━━ Information
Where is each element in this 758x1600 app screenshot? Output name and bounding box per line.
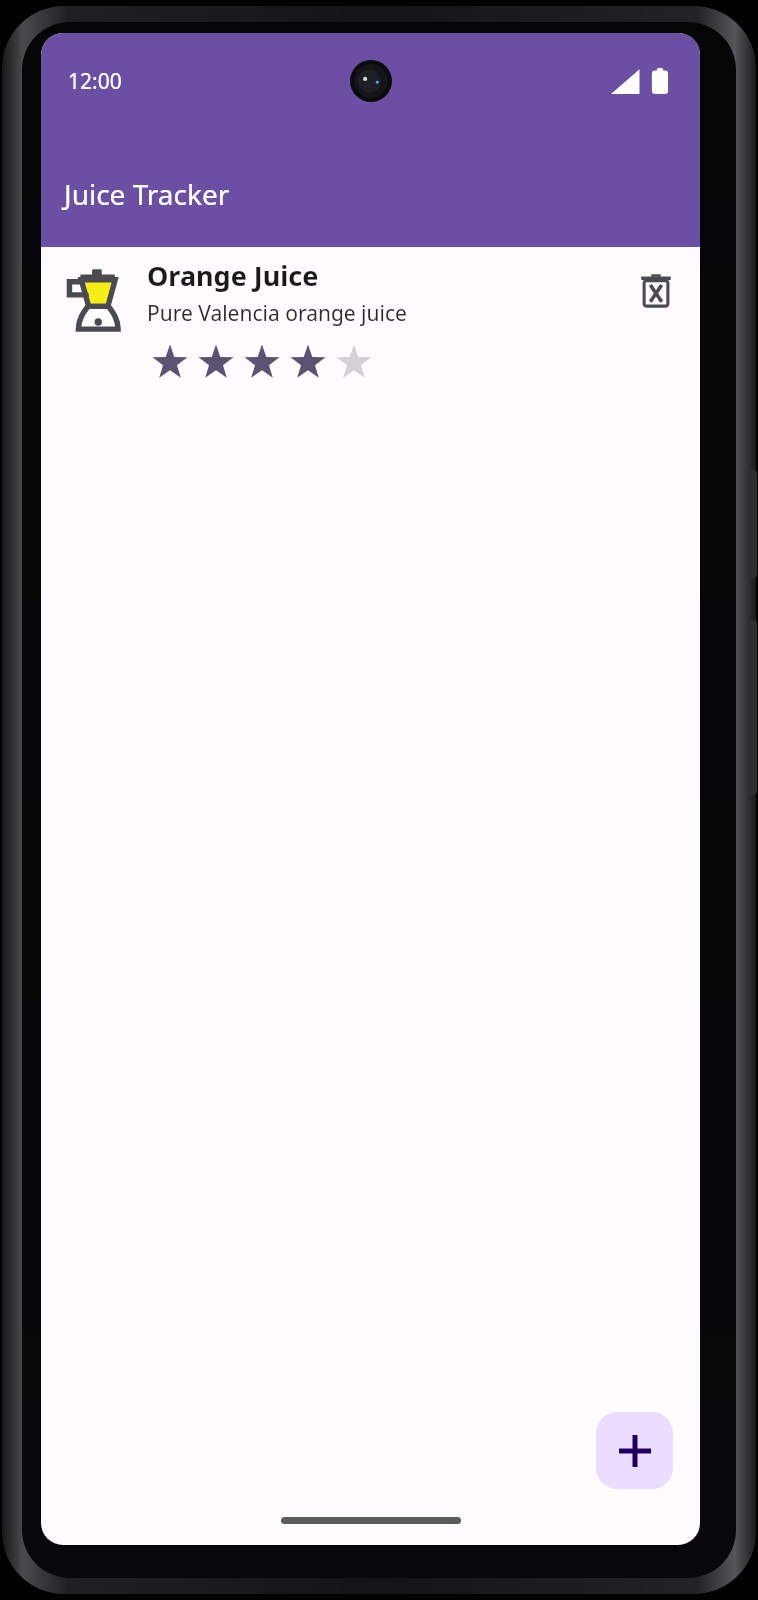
staticText: Juice Tracker [64,175,230,213]
button[interactable]: Orange Juice [41,247,700,395]
staticText: Orange Juice [147,257,319,294]
staticText: Pure Valencia orange juice [147,299,407,328]
button[interactable]: Delete juice [632,267,680,315]
button[interactable]: Add juice [596,1412,673,1489]
staticText: 12:00 [68,67,122,96]
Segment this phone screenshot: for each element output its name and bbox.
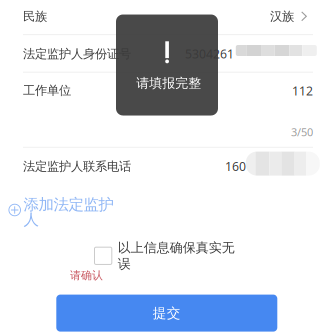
button[interactable]: 以上信息确保真实无误	[94, 247, 244, 265]
staticText: 112	[292, 82, 313, 99]
staticText: 民族	[23, 9, 47, 24]
button[interactable]: 提交	[56, 295, 277, 332]
staticText: 法定监护人联系电话	[23, 159, 131, 174]
staticText: 添加法定监护	[23, 195, 113, 214]
staticText: 法定监护人身份证号	[23, 46, 131, 62]
button[interactable]: 添加法定监护	[8, 194, 126, 234]
button[interactable]: 民族	[0, 0, 323, 33]
staticText: 3/50	[291, 125, 313, 140]
staticText: 5304261	[185, 45, 234, 62]
staticText: 人	[23, 210, 38, 230]
staticText: 汉族	[270, 9, 294, 24]
staticText: 160	[225, 158, 246, 174]
staticText: 请确认	[70, 268, 103, 282]
staticText: 请填报完整	[136, 75, 201, 91]
staticText: 提交	[153, 304, 181, 322]
staticText: 工作单位	[23, 83, 71, 98]
staticText: 以上信息确保真实无误	[118, 240, 235, 272]
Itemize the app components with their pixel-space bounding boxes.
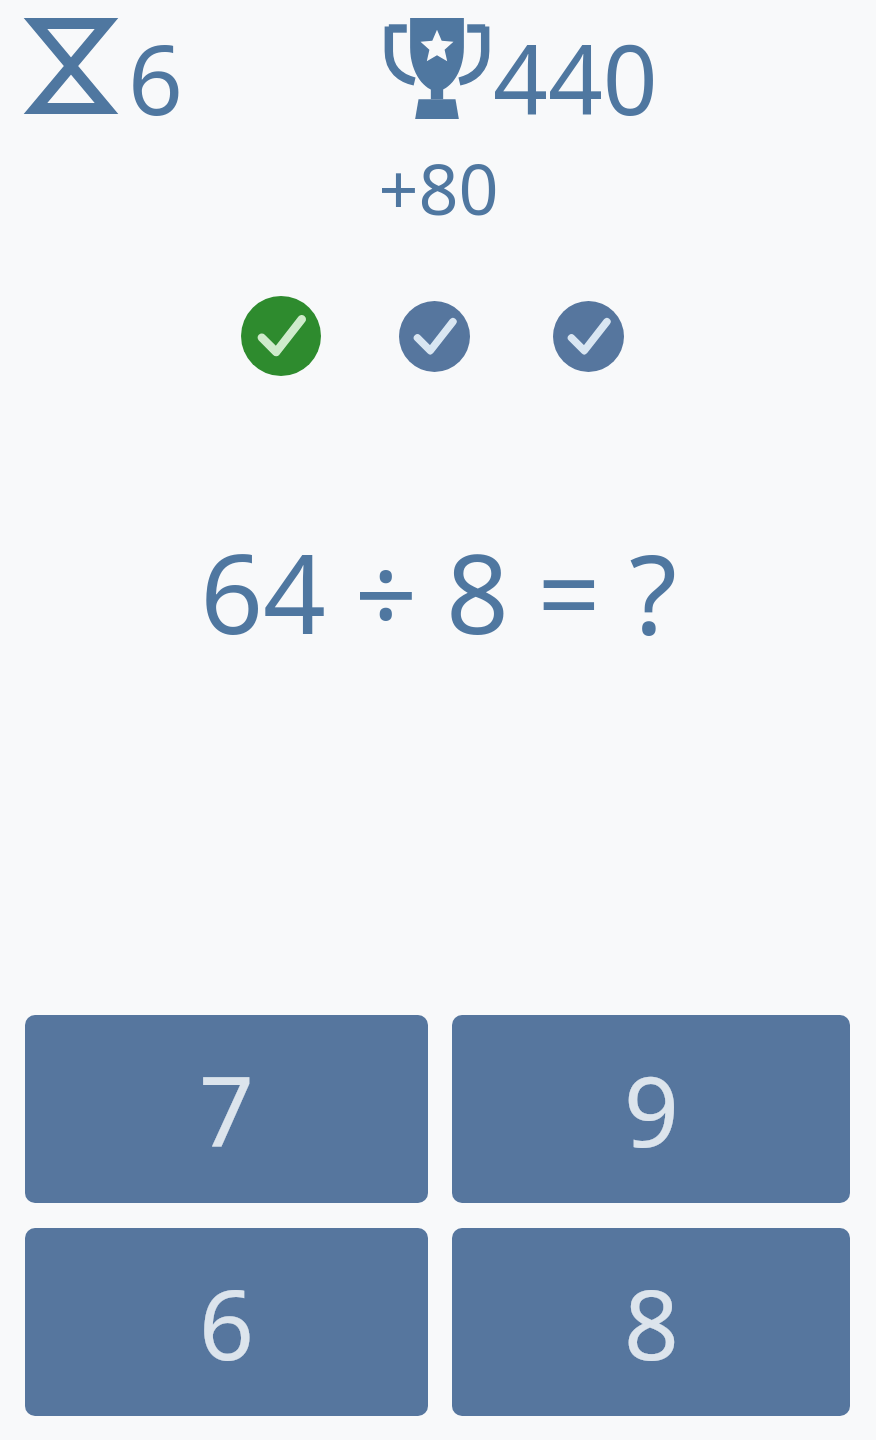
button[interactable]: Timer remaining (30, 18, 112, 114)
staticText: 7 (199, 1044, 254, 1175)
button[interactable]: Question 3 correct (553, 301, 624, 372)
button[interactable]: Score trophy (381, 16, 493, 120)
staticText: 9 (624, 1044, 679, 1175)
staticText: 6 (128, 12, 183, 143)
button[interactable]: Question 2 correct (399, 301, 470, 372)
button[interactable]: 6 (25, 1228, 428, 1416)
staticText: +80 (378, 140, 499, 235)
button[interactable]: 8 (452, 1228, 850, 1416)
button[interactable]: Question 1 correct (241, 296, 321, 376)
staticText: 8 (624, 1257, 679, 1388)
button[interactable]: 9 (452, 1015, 850, 1203)
staticText: 6 (199, 1257, 254, 1388)
button[interactable]: 7 (25, 1015, 428, 1203)
staticText: 440 (493, 12, 658, 143)
staticText: 64 ÷ 8 = ? (200, 516, 677, 666)
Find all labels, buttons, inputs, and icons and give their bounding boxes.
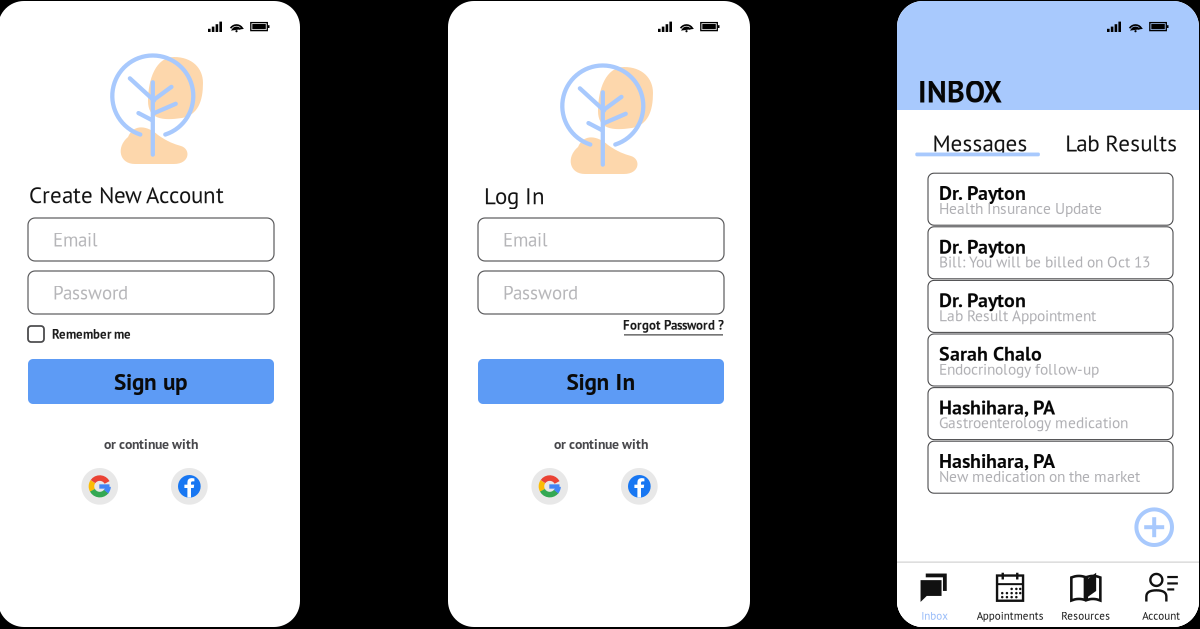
staticText: New medication on the market — [939, 466, 1140, 486]
button[interactable]: Sign In — [478, 359, 724, 404]
staticText: Sign up — [114, 366, 188, 396]
button[interactable]: Lab Results — [1065, 126, 1177, 158]
button[interactable]: Resources — [1048, 571, 1124, 627]
staticText: INBOX — [918, 72, 1002, 111]
button[interactable]: Dr. Payton — [928, 173, 1173, 225]
button[interactable]: Continue with Facebook — [171, 468, 208, 505]
staticText: Endocrinology follow-up — [939, 359, 1099, 379]
staticText: Hashihara, PA — [939, 448, 1055, 474]
staticText: Resources — [1061, 608, 1110, 623]
button[interactable]: Continue with Google — [81, 468, 118, 505]
staticText: Bill: You will be billed on Oct 13 — [939, 252, 1150, 272]
button[interactable]: Dr. Payton — [928, 227, 1173, 279]
staticText: Forgot Password ? — [623, 317, 724, 333]
staticText: Gastroenterology medication — [939, 413, 1128, 433]
staticText: Password — [503, 280, 578, 305]
staticText: Appointments — [977, 608, 1044, 623]
button[interactable]: Continue with Google — [531, 468, 568, 505]
staticText: Lab Results — [1065, 128, 1177, 158]
staticText: Email — [503, 227, 548, 252]
button[interactable]: Continue with Facebook — [621, 468, 658, 505]
button[interactable]: Hashihara, PA — [928, 388, 1173, 440]
staticText: Dr. Payton — [939, 180, 1026, 206]
button[interactable]: Hashihara, PA — [928, 441, 1173, 493]
staticText: Account — [1142, 608, 1180, 623]
button[interactable]: Compose message — [1134, 507, 1174, 547]
staticText: Sarah Chalo — [939, 340, 1042, 366]
staticText: Dr. Payton — [939, 287, 1026, 313]
staticText: Messages — [933, 128, 1028, 158]
button[interactable]: Forgot Password ? — [478, 318, 724, 334]
button[interactable]: Account — [1124, 571, 1199, 627]
staticText: Lab Result Appointment — [939, 305, 1096, 325]
button[interactable]: Inbox — [897, 571, 972, 627]
staticText: Inbox — [921, 608, 948, 623]
button[interactable]: Messages — [915, 126, 1042, 158]
button[interactable]: Sarah Chalo — [928, 334, 1173, 386]
staticText: or continue with — [104, 435, 198, 453]
staticText: Log In — [484, 181, 545, 211]
staticText: Email — [53, 227, 98, 252]
staticText: Sign In — [566, 366, 636, 396]
staticText: Health Insurance Update — [939, 198, 1102, 218]
staticText: Remember me — [52, 326, 131, 342]
staticText: Dr. Payton — [939, 233, 1026, 259]
button[interactable]: Sign up — [28, 359, 274, 404]
staticText: or continue with — [554, 435, 648, 453]
staticText: Password — [53, 280, 128, 305]
staticText: Create New Account — [29, 180, 224, 210]
button[interactable]: Dr. Payton — [928, 280, 1173, 332]
staticText: Hashihara, PA — [939, 394, 1055, 420]
button[interactable]: Remember me — [28, 325, 274, 343]
button[interactable]: Appointments — [972, 571, 1048, 627]
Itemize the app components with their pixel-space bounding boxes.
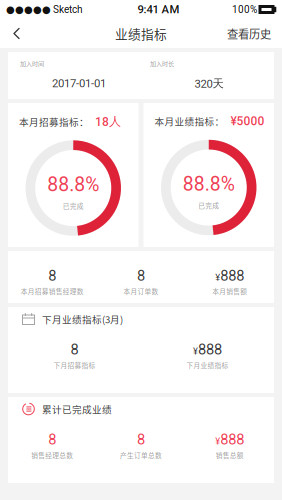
staticText: 8: [48, 267, 56, 284]
staticText: 下月招募指标: [54, 360, 96, 370]
staticText: ¥5000: [224, 114, 264, 128]
staticText: 加入时长: [150, 59, 174, 68]
staticText: 本月销售额: [212, 286, 247, 296]
staticText: 100%: [232, 4, 257, 15]
staticText: 9:41 AM: [138, 3, 180, 16]
staticText: 8: [137, 267, 145, 284]
staticText: ¥: [193, 346, 198, 357]
staticText: 18人: [89, 114, 121, 129]
staticText: 8: [70, 341, 78, 358]
staticText: 本月业绩指标：: [154, 114, 224, 128]
staticText: 销售总额: [216, 450, 244, 460]
staticText: ¥: [215, 272, 220, 283]
staticText: 销售经理总数: [31, 450, 73, 460]
staticText: 88.8%: [183, 173, 235, 196]
staticText: 加入时间: [20, 59, 44, 68]
staticText: 8: [137, 431, 145, 448]
button[interactable]: 查看历史: [216, 19, 282, 48]
staticText: 88.8%: [47, 173, 99, 196]
staticText: 本月招募指标：: [19, 115, 89, 128]
staticText: 下月业绩指标: [186, 360, 228, 370]
staticText: 已完成: [198, 200, 219, 210]
staticText: 8: [48, 431, 56, 448]
staticText: 888: [220, 431, 244, 448]
staticText: 累计已完成业绩: [42, 402, 112, 416]
staticText: 2017-01-01: [52, 77, 106, 90]
staticText: 已完成: [63, 201, 84, 211]
staticText: 888: [198, 341, 222, 358]
staticText: 产生订单总数: [120, 450, 162, 460]
staticText: 本月招募销售经理数: [21, 286, 84, 296]
staticText: 下月业绩指标(3月): [42, 312, 123, 326]
staticText: 查看历史: [227, 25, 271, 42]
staticText: 本月订单数: [124, 286, 158, 296]
staticText: 888: [220, 267, 244, 284]
staticText: ●●●●● Sketch: [6, 4, 85, 15]
staticText: 业绩指标: [115, 24, 167, 43]
button[interactable]: Back: [0, 19, 34, 48]
staticText: ¥: [215, 436, 220, 447]
staticText: 320天: [194, 76, 224, 91]
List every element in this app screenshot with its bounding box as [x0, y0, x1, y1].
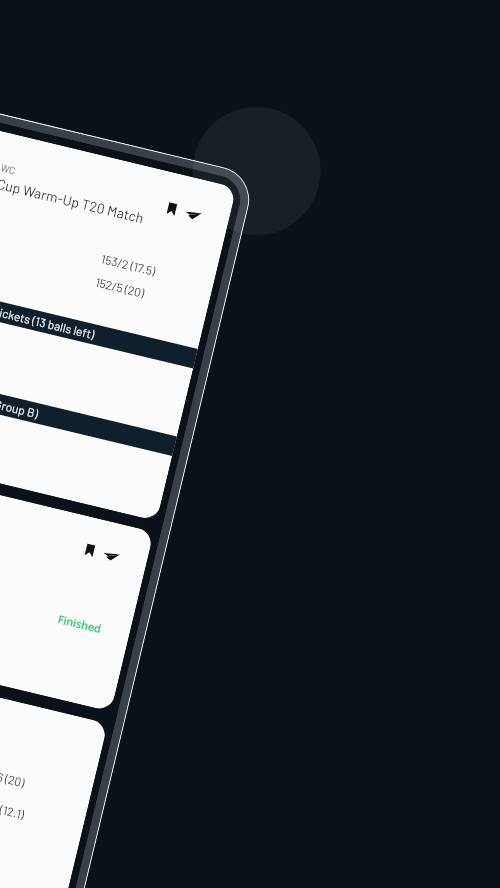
button[interactable]: Share	[184, 210, 202, 221]
staticText: 153/2 (17.5)	[100, 251, 158, 278]
staticText: 109/7 (12.1)	[0, 795, 26, 821]
button[interactable]: ICC Men's T20 WC	[0, 112, 237, 521]
button[interactable]: T20 WC	[0, 648, 108, 888]
staticText: ICC Men's T20 WC	[0, 147, 17, 176]
staticText: ICC World Cup Warm-Up T20 Match	[0, 161, 146, 227]
staticText: 113/6 (20)	[0, 765, 26, 790]
button[interactable]: Bookmark	[167, 202, 177, 216]
staticText: ICC World Cup, 2024 (Group B)	[0, 371, 40, 420]
staticText: Ireland won by 8 wickets (13 balls left)	[0, 283, 96, 341]
staticText: 152/5 (20)	[94, 275, 146, 300]
button[interactable]: Share	[102, 551, 120, 562]
button[interactable]: Bookmark	[85, 544, 95, 557]
staticText: Finished	[56, 611, 104, 636]
button[interactable]: T20 WC	[0, 456, 154, 712]
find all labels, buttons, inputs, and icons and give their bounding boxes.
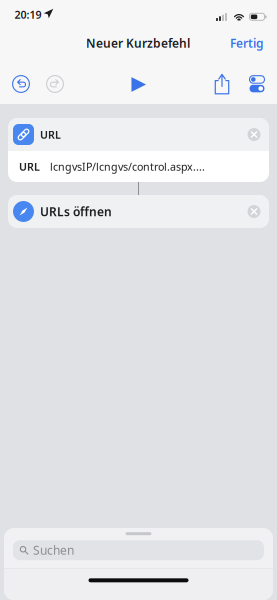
staticText: URLs öffnen — [40, 204, 112, 219]
button[interactable]: Remove action — [243, 124, 265, 146]
button[interactable]: URLs öffnen — [8, 195, 269, 228]
button[interactable]: Redo — [38, 67, 72, 101]
button[interactable]: Run shortcut — [120, 68, 156, 102]
staticText: Neuer Kurzbefehl — [86, 35, 190, 51]
staticText: lcngvsIP/lcngvs/control.aspx.... — [50, 159, 205, 174]
button[interactable]: Shortcut details — [242, 67, 272, 101]
button[interactable]: Undo — [4, 67, 38, 101]
button[interactable]: Share — [206, 67, 238, 101]
button[interactable]: Fertig — [224, 31, 270, 55]
staticText: Suchen — [33, 542, 74, 558]
button[interactable]: URL — [8, 118, 269, 182]
staticText: URL — [19, 159, 40, 174]
staticText: URL — [40, 127, 61, 142]
staticText: Fertig — [230, 35, 264, 51]
staticText: 20:19 — [14, 7, 42, 22]
button[interactable]: Remove action — [243, 200, 265, 222]
button[interactable]: Suchen — [4, 535, 273, 560]
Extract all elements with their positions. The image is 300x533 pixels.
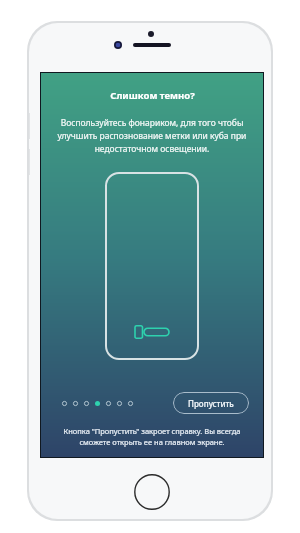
button[interactable]: Пропустить [173,392,249,414]
other: Home [134,474,170,510]
other: Flashlight [135,324,169,340]
staticText: Кнопка "Пропустить" закроет справку. Вы … [49,426,255,447]
staticText: Воспользуйтесь фонариком, для того чтобы… [53,117,251,155]
staticText: Слишком темно? [110,89,195,102]
staticText: Пропустить [188,398,234,409]
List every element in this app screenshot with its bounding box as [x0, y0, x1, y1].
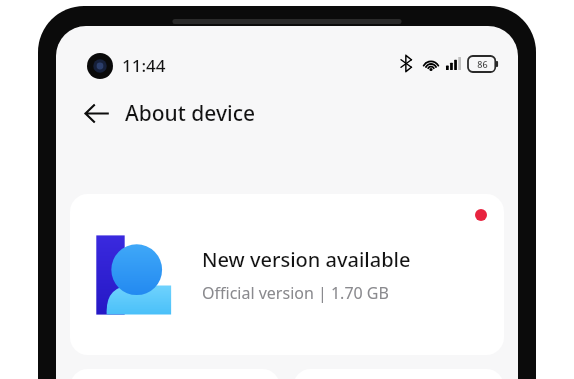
- button[interactable]: New version available: [70, 194, 504, 355]
- staticText: New version available: [202, 246, 411, 273]
- staticText: Official version | 1.70 GB: [202, 282, 389, 304]
- button[interactable]: Back: [72, 89, 120, 137]
- staticText: About device: [125, 99, 256, 128]
- staticText: 86: [477, 58, 488, 70]
- staticText: 11:44: [122, 54, 166, 77]
- other: Front camera: [87, 53, 113, 79]
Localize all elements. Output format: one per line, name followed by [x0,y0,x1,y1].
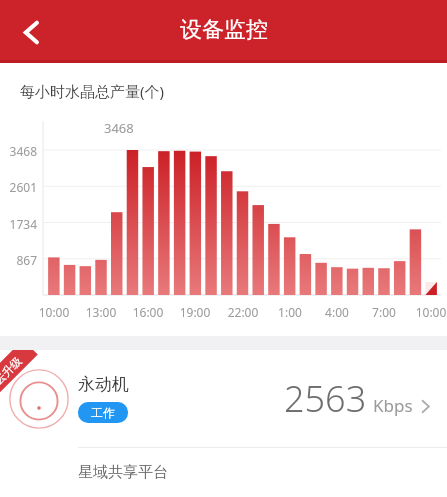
staticText: 10:00 [408,304,447,320]
staticText: 2601 [0,179,37,195]
staticText: 19:00 [172,304,218,320]
staticText: 7:00 [361,304,407,320]
staticText: 10:00 [31,304,77,320]
button[interactable]: 去升级 [0,350,66,416]
staticText: 1734 [0,216,37,232]
staticText: 永动机 [78,374,129,395]
staticText: Kbps [373,394,413,417]
staticText: 13:00 [78,304,124,320]
staticText: 867 [0,252,37,268]
button[interactable]: Back [4,5,58,59]
button[interactable]: 永动机 [0,350,447,447]
staticText: 星域共享平台 [78,463,168,482]
staticText: 工作 [91,405,115,420]
staticText: 设备监控 [180,16,268,44]
staticText: 16:00 [125,304,171,320]
staticText: 2563 [284,374,367,423]
staticText: 去升级 [0,354,24,387]
staticText: 3468 [104,119,134,137]
button[interactable]: 星域共享平台 [0,448,447,497]
staticText: 3468 [0,143,37,159]
staticText: 1:00 [267,304,313,320]
staticText: 每小时水晶总产量(个) [20,81,165,101]
staticText: 22:00 [220,304,266,320]
staticText: 4:00 [314,304,360,320]
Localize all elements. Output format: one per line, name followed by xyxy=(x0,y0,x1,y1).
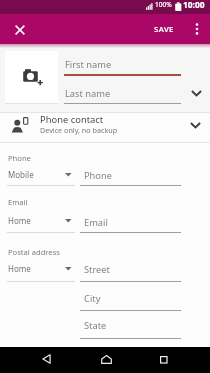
button[interactable]: SAVE xyxy=(154,19,174,39)
staticText: Email xyxy=(8,197,28,207)
staticText: Phone xyxy=(84,169,112,182)
staticText: Device only, no backup xyxy=(40,125,118,135)
staticText: Email xyxy=(84,216,108,229)
staticText: Mobile xyxy=(8,169,34,180)
staticText: State xyxy=(84,319,107,332)
staticText: City xyxy=(84,292,101,305)
staticText: Street xyxy=(84,263,110,276)
button[interactable] xyxy=(0,212,78,232)
staticText: Home xyxy=(8,215,31,226)
button[interactable] xyxy=(0,113,210,142)
staticText: Phone contact xyxy=(40,113,104,126)
staticText: SAVE xyxy=(154,24,174,35)
staticText: First name xyxy=(65,58,112,71)
staticText: 100% xyxy=(155,0,172,9)
button[interactable] xyxy=(0,259,78,279)
button[interactable] xyxy=(36,348,57,369)
button[interactable] xyxy=(10,20,30,40)
staticText: Postal address xyxy=(8,247,60,257)
button[interactable] xyxy=(96,349,117,370)
button[interactable] xyxy=(189,19,204,39)
button[interactable] xyxy=(5,51,58,103)
staticText: Phone xyxy=(8,153,31,163)
staticText: 10:00 xyxy=(183,0,205,10)
button[interactable] xyxy=(153,349,174,370)
button[interactable] xyxy=(0,166,78,186)
staticText: Last name xyxy=(65,87,111,100)
staticText: Home xyxy=(8,263,31,274)
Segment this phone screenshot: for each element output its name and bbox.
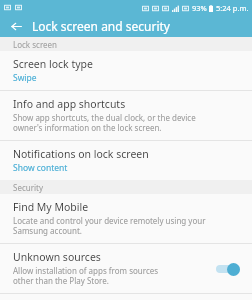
━━━━
## [Instructions to follow]
Each line in the entries above that includes the string "followed" should be extracted.

## [Your solution]
Localize all elements. Output format: one per line, name followed by [x0,y0,x1,y1].
Localize all elements. Output format: one per line, name followed by xyxy=(x0,y0,x1,y1).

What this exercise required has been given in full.